Brief:
Please keep to the lines below from the one with "vietnamita en el Tet" through the one with "conformément aux standards internationaux.", and restate them word for word, ends included.

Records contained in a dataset
*** Block opens ***

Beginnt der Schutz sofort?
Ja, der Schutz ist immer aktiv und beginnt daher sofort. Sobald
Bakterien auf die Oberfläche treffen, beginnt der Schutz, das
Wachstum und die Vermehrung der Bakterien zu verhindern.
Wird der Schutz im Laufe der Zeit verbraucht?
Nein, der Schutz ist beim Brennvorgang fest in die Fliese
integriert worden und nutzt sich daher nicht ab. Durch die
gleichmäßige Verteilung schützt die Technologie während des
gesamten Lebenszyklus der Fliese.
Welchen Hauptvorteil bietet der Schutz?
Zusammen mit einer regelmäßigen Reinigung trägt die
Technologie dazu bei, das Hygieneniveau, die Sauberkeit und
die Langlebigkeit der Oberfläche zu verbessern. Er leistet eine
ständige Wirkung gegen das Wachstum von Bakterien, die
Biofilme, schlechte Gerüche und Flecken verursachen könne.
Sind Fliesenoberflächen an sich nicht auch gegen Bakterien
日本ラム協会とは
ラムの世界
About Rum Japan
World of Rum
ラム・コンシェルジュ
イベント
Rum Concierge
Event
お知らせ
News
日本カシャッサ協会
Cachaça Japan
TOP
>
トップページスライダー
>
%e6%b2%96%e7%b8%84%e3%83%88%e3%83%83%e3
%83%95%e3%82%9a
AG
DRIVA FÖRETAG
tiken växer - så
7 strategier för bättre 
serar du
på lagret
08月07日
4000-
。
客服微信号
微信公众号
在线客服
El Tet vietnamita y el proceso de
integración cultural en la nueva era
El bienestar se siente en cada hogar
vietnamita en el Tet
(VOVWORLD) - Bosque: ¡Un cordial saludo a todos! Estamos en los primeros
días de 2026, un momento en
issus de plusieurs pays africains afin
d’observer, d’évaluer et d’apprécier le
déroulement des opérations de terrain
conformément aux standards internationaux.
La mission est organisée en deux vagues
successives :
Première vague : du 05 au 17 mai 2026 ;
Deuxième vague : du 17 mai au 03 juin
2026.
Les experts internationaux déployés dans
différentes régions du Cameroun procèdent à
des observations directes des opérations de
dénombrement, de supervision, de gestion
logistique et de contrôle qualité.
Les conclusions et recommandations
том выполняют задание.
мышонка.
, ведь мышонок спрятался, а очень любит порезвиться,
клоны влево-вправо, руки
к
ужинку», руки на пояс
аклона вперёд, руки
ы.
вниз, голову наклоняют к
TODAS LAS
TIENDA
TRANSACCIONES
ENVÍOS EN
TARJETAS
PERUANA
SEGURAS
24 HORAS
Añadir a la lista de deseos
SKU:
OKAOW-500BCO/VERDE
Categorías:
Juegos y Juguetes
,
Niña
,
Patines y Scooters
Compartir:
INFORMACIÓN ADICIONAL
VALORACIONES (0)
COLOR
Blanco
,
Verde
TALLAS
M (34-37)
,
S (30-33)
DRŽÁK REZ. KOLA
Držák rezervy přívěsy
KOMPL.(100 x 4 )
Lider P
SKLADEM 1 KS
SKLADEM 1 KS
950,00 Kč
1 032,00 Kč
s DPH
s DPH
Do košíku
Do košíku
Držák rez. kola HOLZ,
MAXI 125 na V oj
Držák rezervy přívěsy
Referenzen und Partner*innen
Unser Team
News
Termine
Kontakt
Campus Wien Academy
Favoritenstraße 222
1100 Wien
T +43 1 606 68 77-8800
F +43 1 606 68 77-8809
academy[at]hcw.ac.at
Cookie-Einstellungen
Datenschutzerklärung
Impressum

*** Block closes ***

Response to this task:
vietnamita en el Tet
(VOVWORLD) - Bosque: ¡Un cordial saludo a todos! Estamos en los primeros
días de 2026, un momento en
issus de plusieurs pays africains afin
d’observer, d’évaluer et d’apprécier le
déroulement des opérations de terrain
conformément aux standards internationaux.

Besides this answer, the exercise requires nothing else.